[Input data]
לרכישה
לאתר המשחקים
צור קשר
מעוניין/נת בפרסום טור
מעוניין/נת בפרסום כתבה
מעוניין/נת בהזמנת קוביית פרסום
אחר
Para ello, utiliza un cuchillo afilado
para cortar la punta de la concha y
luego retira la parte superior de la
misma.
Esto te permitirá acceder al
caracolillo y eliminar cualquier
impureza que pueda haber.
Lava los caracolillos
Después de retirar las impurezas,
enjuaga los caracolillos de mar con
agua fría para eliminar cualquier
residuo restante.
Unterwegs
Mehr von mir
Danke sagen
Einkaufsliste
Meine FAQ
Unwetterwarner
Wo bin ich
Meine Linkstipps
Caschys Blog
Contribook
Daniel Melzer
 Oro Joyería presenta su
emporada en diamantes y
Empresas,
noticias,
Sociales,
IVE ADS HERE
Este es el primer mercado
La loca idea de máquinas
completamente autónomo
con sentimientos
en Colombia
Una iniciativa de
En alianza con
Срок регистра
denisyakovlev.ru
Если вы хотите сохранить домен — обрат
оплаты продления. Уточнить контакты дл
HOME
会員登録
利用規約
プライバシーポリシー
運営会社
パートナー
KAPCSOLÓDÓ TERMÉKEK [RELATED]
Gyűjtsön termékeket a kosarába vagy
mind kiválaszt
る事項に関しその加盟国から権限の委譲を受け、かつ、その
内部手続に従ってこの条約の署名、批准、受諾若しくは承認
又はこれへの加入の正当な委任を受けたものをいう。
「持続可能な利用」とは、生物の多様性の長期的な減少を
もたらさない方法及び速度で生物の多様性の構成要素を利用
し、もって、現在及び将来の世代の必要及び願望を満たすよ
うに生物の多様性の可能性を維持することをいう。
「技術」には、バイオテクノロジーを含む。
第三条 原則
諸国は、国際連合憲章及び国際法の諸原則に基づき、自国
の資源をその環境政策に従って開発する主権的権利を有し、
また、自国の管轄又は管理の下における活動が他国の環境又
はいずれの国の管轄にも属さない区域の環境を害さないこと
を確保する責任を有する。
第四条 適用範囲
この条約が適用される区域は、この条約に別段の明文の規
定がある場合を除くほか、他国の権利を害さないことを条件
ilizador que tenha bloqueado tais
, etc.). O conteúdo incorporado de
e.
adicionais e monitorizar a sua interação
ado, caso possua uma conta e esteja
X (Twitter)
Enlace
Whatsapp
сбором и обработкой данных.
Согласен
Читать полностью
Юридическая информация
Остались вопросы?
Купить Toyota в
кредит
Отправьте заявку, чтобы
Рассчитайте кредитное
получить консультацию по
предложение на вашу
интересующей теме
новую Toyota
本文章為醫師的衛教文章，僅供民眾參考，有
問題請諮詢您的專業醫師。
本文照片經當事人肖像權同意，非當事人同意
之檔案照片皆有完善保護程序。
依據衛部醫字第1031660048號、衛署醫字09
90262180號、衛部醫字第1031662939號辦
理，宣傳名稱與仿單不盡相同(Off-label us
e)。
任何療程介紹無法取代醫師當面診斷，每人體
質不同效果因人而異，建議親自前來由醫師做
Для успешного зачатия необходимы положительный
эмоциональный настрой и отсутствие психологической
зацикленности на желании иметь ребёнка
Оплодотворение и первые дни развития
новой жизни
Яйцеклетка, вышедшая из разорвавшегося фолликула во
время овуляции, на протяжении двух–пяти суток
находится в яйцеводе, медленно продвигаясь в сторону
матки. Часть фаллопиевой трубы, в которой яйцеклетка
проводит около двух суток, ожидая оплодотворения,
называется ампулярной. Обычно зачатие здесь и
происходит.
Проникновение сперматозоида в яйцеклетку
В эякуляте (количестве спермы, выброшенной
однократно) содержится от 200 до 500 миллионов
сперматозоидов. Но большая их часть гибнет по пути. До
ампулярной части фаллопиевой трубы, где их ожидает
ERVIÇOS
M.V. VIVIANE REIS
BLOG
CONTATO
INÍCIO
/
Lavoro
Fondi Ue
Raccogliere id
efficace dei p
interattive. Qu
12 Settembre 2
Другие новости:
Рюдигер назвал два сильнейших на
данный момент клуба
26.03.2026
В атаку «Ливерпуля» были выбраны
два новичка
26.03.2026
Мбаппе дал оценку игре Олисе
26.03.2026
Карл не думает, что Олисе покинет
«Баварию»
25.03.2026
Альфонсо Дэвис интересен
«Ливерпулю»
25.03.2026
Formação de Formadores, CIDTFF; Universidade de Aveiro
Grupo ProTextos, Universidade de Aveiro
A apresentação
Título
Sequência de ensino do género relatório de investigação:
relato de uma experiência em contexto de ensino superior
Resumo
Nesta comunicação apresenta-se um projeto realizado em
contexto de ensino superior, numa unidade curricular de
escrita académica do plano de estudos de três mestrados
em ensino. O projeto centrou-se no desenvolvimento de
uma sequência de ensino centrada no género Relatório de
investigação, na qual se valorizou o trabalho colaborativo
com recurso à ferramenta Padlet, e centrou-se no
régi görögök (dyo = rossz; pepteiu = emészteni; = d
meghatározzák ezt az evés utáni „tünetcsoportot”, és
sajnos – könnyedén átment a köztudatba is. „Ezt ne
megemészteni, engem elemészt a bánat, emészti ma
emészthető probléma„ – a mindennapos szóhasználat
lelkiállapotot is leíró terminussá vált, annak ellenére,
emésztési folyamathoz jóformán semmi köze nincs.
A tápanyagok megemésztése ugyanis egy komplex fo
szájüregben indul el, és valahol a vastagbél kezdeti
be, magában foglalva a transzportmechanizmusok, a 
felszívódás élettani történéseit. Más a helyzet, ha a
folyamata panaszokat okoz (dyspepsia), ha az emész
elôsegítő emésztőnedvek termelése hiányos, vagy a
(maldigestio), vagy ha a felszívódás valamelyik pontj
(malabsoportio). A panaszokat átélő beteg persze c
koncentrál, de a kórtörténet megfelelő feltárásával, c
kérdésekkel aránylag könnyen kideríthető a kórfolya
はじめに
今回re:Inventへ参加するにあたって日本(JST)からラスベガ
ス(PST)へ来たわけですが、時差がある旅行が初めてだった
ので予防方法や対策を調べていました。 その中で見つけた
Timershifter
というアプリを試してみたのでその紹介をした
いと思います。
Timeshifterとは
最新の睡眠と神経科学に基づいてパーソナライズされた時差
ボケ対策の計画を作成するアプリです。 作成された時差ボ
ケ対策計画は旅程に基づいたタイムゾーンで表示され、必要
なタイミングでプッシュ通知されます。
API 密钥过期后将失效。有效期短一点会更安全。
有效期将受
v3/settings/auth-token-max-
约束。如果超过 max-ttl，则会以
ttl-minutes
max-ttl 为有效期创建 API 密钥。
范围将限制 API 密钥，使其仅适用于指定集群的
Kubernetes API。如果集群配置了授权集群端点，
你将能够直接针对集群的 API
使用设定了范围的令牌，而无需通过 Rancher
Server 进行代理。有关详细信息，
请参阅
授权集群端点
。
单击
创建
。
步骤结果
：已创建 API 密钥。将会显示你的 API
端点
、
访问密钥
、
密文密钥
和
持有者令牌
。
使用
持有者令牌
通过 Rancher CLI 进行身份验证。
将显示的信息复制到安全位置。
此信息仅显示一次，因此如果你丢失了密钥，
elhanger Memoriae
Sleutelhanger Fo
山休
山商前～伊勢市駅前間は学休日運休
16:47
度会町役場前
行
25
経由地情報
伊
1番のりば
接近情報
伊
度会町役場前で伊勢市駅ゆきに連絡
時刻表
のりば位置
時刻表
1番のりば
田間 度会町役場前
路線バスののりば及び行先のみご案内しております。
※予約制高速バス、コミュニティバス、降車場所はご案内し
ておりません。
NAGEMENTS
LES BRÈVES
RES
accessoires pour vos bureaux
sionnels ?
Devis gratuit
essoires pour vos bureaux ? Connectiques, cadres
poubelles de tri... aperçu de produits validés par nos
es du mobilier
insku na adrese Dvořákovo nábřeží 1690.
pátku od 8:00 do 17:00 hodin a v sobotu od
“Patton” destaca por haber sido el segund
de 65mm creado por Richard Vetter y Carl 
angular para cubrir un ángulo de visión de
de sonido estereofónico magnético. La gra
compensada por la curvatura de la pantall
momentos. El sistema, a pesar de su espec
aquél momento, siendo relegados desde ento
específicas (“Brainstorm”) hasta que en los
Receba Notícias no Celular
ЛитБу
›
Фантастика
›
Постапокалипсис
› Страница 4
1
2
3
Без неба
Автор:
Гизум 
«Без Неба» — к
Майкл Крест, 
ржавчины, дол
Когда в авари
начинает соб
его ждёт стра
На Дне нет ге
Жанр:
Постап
[/Input data]
**Directions for this task**
Above this instruction are the records; retype exactly the lines from the one containing "约束。如果超过 max-ttl，则会以" up to and including the one containing "通过 Rancher CLI 进行身份验证。".

**Output**
约束。如果超过 max-ttl，则会以
ttl-minutes
max-ttl 为有效期创建 API 密钥。
范围将限制 API 密钥，使其仅适用于指定集群的
Kubernetes API。如果集群配置了授权集群端点，
你将能够直接针对集群的 API
使用设定了范围的令牌，而无需通过 Rancher
Server 进行代理。有关详细信息，
请参阅
授权集群端点
。
单击
创建
。
步骤结果
：已创建 API 密钥。将会显示你的 API
端点
、
访问密钥
、
密文密钥
和
持有者令牌
。
使用
持有者令牌
通过 Rancher CLI 进行身份验证。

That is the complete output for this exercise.